● **Extracted data**:

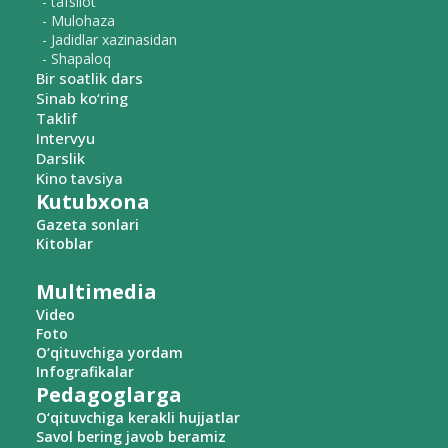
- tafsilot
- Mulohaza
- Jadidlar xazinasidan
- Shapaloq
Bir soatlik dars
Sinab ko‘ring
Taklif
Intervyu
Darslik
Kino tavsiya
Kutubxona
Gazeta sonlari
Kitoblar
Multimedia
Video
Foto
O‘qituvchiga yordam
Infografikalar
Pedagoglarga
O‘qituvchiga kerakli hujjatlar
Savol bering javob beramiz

--

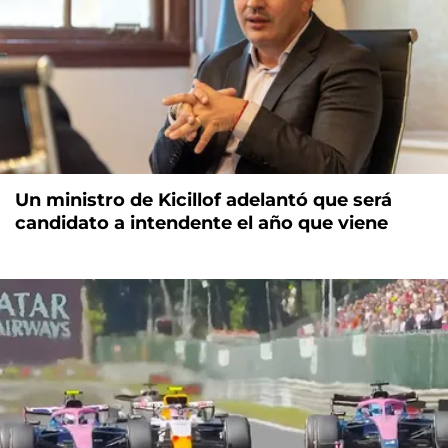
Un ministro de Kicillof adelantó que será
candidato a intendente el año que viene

--

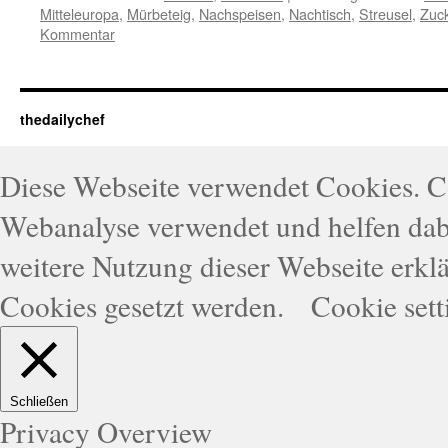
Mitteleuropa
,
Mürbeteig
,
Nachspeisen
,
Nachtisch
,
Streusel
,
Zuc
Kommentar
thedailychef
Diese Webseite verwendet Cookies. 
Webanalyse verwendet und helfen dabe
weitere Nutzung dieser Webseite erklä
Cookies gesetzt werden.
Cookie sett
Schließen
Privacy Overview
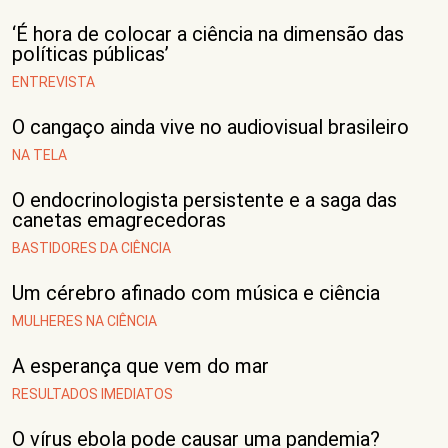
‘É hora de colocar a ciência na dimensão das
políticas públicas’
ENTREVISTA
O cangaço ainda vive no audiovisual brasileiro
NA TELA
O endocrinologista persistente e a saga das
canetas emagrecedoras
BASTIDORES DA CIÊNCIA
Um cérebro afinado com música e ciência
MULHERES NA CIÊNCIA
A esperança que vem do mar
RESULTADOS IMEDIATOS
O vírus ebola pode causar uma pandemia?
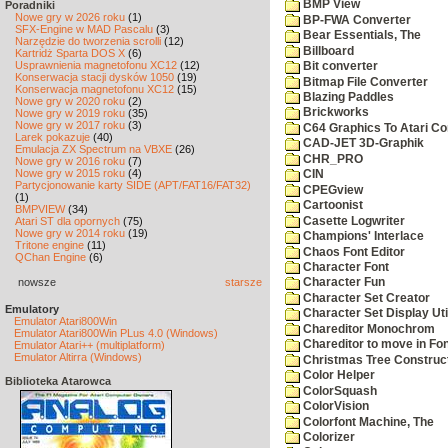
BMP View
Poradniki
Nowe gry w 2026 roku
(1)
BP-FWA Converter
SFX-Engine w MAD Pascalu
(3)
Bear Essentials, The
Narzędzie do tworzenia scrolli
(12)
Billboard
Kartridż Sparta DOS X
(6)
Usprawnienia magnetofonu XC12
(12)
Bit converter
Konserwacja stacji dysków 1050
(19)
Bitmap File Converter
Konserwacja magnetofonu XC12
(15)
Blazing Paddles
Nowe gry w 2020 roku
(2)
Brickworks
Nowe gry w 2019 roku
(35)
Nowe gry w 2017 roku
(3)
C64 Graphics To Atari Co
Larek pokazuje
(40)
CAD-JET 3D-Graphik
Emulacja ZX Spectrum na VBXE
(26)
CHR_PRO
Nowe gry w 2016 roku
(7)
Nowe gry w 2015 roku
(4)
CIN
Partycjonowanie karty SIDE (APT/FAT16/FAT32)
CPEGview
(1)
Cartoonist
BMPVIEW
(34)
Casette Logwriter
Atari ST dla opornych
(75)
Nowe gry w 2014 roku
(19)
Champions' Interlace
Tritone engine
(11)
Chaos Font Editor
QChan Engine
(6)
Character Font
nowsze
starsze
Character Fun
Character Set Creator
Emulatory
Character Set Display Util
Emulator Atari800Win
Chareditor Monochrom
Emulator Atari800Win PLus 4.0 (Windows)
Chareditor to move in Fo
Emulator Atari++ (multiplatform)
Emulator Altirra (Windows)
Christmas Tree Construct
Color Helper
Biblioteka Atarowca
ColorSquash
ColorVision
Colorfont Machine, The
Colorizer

● **Aim of the exercise**:
Reproduce, word for word, everything in the listing above from the line containing "RESULTADOS IMEDIATOS" down to the line containing "Chaos Font Editor", both of them included. No pictures.

● **Answer to this exercise**:
RESULTADOS IMEDIATOS
O vírus ebola pode causar uma pandemia?
BMP View
Poradniki
Nowe gry w 2026 roku
(1)
BP-FWA Converter
SFX-Engine w MAD Pascalu
(3)
Bear Essentials, The
Narzędzie do tworzenia scrolli
(12)
Billboard
Kartridż Sparta DOS X
(6)
Usprawnienia magnetofonu XC12
(12)
Bit converter
Konserwacja stacji dysków 1050
(19)
Bitmap File Converter
Konserwacja magnetofonu XC12
(15)
Blazing Paddles
Nowe gry w 2020 roku
(2)
Brickworks
Nowe gry w 2019 roku
(35)
Nowe gry w 2017 roku
(3)
C64 Graphics To Atari Co
Larek pokazuje
(40)
CAD-JET 3D-Graphik
Emulacja ZX Spectrum na VBXE
(26)
CHR_PRO
Nowe gry w 2016 roku
(7)
Nowe gry w 2015 roku
(4)
CIN
Partycjonowanie karty SIDE (APT/FAT16/FAT32)
CPEGview
(1)
Cartoonist
BMPVIEW
(34)
Casette Logwriter
Atari ST dla opornych
(75)
Nowe gry w 2014 roku
(19)
Champions' Interlace
Tritone engine
(11)
Chaos Font Editor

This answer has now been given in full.